Los amantes regulares


Hace un tiempo me preguntaron cómo es que puedo amar a algo que me lastima tanto, cómo puedo querer tanto a mi bicicleta si es que siempre termino con las costillas fisuradas, cortes en la cabeza y hombros fuera de lugar. Me preguntaron cómo es que puedo amar algo que lo único que sabe hacer es dejarse derribar sin importar que todos caigan con ella. Difícil tarea es explicar cómo es que soy una amante de la vulnerabilidad... entonces redoblo la apuesta: cómo no amar a algo que, sabés, no te va a abandonar aunque estés cayendo? Que se va a fisurar con vos a todo momento? Que te va a llevar a dónde sea sin importar nada? Siento que gano esa partida y sigo camino como si nada. Haciendo oídos sordos a las opiniones de aquellos que aman las cosas certeras y firmes.
Seguimos viaje. Uno, dos y tres gigantes de acero quedan detrás y nosotras ni nos inmutamos. Decidimos continuar como si nada, sin importar lo que dicen aquellos que tienen más calle que nosotras. Reímos sin cesar frete a la idea de medirse la viriliad por la cantidad de asfalto que desgasta nuestras suelas: nuestros cauchos no se gastan porque la sabiduría del día a día nos enseñó que cada tanto hay que cambiar lo que nos sostiene para que las heridas, que nos hacemos constantemente, no sean profundas.
Aceleramos dejando todo eso detrás, aceleramos como si no existieran las leyes ni limitaciones físicas, ni hablar de las mentales. Nos volvemos un sólo vehículo que se mueve velozmente entre los autos. De repente: rojo.
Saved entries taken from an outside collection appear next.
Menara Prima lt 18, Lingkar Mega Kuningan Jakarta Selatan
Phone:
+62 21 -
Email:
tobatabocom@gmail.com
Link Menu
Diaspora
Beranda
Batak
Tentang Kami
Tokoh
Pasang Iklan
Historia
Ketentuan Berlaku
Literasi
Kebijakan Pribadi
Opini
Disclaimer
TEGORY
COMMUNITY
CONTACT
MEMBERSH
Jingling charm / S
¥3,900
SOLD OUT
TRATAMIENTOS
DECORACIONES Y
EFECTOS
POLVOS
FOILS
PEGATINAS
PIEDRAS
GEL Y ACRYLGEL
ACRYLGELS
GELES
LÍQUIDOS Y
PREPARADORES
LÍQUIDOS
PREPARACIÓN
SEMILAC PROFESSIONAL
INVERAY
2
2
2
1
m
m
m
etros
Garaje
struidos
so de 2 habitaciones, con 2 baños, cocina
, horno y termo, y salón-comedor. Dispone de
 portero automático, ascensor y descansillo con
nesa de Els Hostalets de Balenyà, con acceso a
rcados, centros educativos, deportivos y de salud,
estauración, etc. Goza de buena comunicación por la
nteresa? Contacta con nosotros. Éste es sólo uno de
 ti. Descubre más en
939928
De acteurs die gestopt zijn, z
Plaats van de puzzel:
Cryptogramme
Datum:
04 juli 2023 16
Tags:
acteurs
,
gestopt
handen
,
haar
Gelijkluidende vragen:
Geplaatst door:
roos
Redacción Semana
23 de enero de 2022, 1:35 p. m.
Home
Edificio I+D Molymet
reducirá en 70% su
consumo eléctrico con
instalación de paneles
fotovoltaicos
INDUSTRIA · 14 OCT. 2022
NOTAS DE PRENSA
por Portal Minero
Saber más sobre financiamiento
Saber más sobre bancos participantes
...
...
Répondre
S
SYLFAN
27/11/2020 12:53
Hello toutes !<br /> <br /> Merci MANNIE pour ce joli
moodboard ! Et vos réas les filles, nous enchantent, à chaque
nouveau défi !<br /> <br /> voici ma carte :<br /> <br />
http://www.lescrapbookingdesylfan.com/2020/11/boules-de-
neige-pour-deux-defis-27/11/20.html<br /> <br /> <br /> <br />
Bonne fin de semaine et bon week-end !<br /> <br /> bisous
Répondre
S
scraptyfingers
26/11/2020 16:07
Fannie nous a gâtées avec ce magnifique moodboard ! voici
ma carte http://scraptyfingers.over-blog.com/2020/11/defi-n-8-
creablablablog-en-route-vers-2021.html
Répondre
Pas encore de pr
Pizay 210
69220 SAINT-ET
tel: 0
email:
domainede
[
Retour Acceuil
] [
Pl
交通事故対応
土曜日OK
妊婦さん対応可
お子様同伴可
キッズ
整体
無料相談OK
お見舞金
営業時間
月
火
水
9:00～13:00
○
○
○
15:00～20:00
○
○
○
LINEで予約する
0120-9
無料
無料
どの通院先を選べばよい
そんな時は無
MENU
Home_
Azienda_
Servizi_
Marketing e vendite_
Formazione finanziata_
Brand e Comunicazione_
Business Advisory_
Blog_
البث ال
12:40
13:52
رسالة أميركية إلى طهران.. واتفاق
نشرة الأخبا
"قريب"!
Rojo como el azul amor de Medem, rojo como ese auto que rompe con la vida de Ana y Oto, rojo como un frío día en la vida de dos amantes del círculo polar. Rojo como la sangre que pronto va a estar cayendo de nuestro cuerpo, sangre que avecinamos, que olemos. Volamos por el aire y caemos al suelo, es un segundo no más. Solo basta con ese momento para que me de cuenta que toda mi vida he amado la vulnerabilidad, toda mi vida por ese momento de sentirme blanda como un flancito, por ese momento de placer en el que me rompo en mil pedazos tras la entrega absoluta. No disfruto tanto la alegría de las cosas que amo como el acabamiento de ese amor. Pienso en Galeano y en mi mente resuena su voz diciendo: Pequeña muerte, llaman en Francia a la culminación del abrazo, que rompiéndonos nos junta y perdiéndonos nos encuentra y acabándonos nos empieza. Pienso en todas las veces que pedí un último abrazo, que dí un último abrazo para que se muera (con eso que estaba terminando) una pedazo de mi, pienso en todas las veces que me pegué a las cosas que estaba dejando.
Pienso en ese momento, en ese preciso instante que mientras iba cayendo me agarraba más y más fuerte del manubrio y que ahora para poder levantarme voy a tener que despegarme de vos. Intento zafarme, hay rojo por todos lados vos tenés mi sangre yo tengo pedazos de tu pintura. Somos como las hormigas, para morir nos abrazamos. Somos negras, persistentes y amantes de la vulnerabilidad.